Danny Meyer, New York Restaurateur and a man for whom I have great respect (his book, Setting the Table, changed the way I think about service), was on Charlie Rose. Here’s the interview:
If you work in hospitality, this is worth your time. If you want to start at the good stuff, it begins around 6:00. He talks about restaurants, but much of it applies to coffee and coffee houses as well. It’s not exactly hard-hitting journalism, but I enjoyed it. Some thoughts:
~8:10: “A restaurant is like a baseball glove … the people who work in our restaurants, and the people who dine in our restaurants, and the communities that surround our restaurants, are what give the glove its shape. All I do is do the stitching.”
… A coffee shop, a cafe, an espresso bar – if it is empty, it isn’t anything yet. Our places of business are defined by their function and their population. It is the employees and the customers that shape a place. You can choose your buildout to exacting specifications, but all you can do is provide a canvas upon which your employees paint. It’s so difficult for me to see these absolutely beautiful spaces with expensive and lovely equipment manned by folks who either don’t care or haven’t been taught to utilize their care into an excellent product. Don’t forget to invest in your staff!
~9:40: “Hospitality is a completely different thing from service. Hospitality is how we make you feel, service is what we do, to deliver the product.”
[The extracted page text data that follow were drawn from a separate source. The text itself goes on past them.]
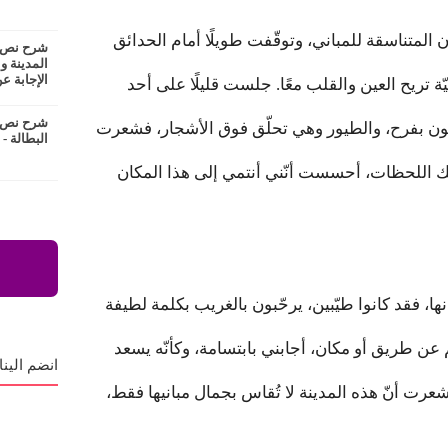
ن المتناسقة للمباني، وتوقّفت طويلًا أمام الحدائق
شرح نص ع
المدينة و
الإجابة عن
 تريح العين والقلب معًا. جلست قليلًا على أحد
شرح نص ا
بون بفرح، والطيور وهي تحلّق فوق الأشجار، فشعرت
البطالة -
ك اللحظات، أحسست أنّني أنتمي إلى هذا المكان
ا، فقد كانوا طيّبين، يرحّبون بالغريب بكلمة لطيفة
عن طريق أو مكان، أجابني بابتسامة، وكأنّه يسعد
انضم الينا
شعرت أنّ هذه المدينة لا تُقاس بجمال مبانيها فقط،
… I’ve touched on this a little in the past. ‘Service’ has become such a buzzword that we don’t even know what we’re talking about most of the time. This idea of hospitality is really appealing to me; we can be hospitable before we even speak to someone, even before their order is placed. A clean space, a friendly staff, a sensible noise level – these things are hospitality, and they are just as important as the service. I am starting to lean toward the idea that context and hospitality are even more important than the interaction itself. This is something I need to think on, but I would suggest that without a good foundation of context and hospitality, good service is very, very difficult, if not impossible. Anyone who has cared about coffee but worked at a place where the ownership did not care about coffee can commiserate here.
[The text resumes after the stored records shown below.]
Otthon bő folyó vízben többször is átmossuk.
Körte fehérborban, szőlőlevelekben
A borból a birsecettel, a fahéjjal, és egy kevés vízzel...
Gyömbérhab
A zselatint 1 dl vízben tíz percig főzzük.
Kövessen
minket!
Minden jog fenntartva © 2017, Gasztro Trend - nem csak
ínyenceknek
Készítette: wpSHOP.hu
~16:53: “A great burger depends on what kind of mood you’re in.”
… This I really appreciate! It rings true with coffee, and is something we could be better about providing our customers. I know that sometimes even with all of the brewing devices in my kitchen, I still just want to hit a drive-thru on my way out of town. I think that Colin Harmon and 3FE do a great job with this, with the Tasting v. Drinking menus. Even coffee pros just want a hot cup of coffee they don’t have to think about – at least sometimes!
(also, not for nothing, I cracked up when Danny Meyer mentions that he prefers his burgers medium rare, and Charlie Rose murmurs kind of quietly, “Me too.”)
~20:00: “We’re trying to make it a restaurant for its neighbors.”
… I like the idea of a shop being for its community. It’s another, larger layer of this idea of context; does your shop fit? Are you forcing it to fit? Or is it natural, an obvious part of the where-ness of the place?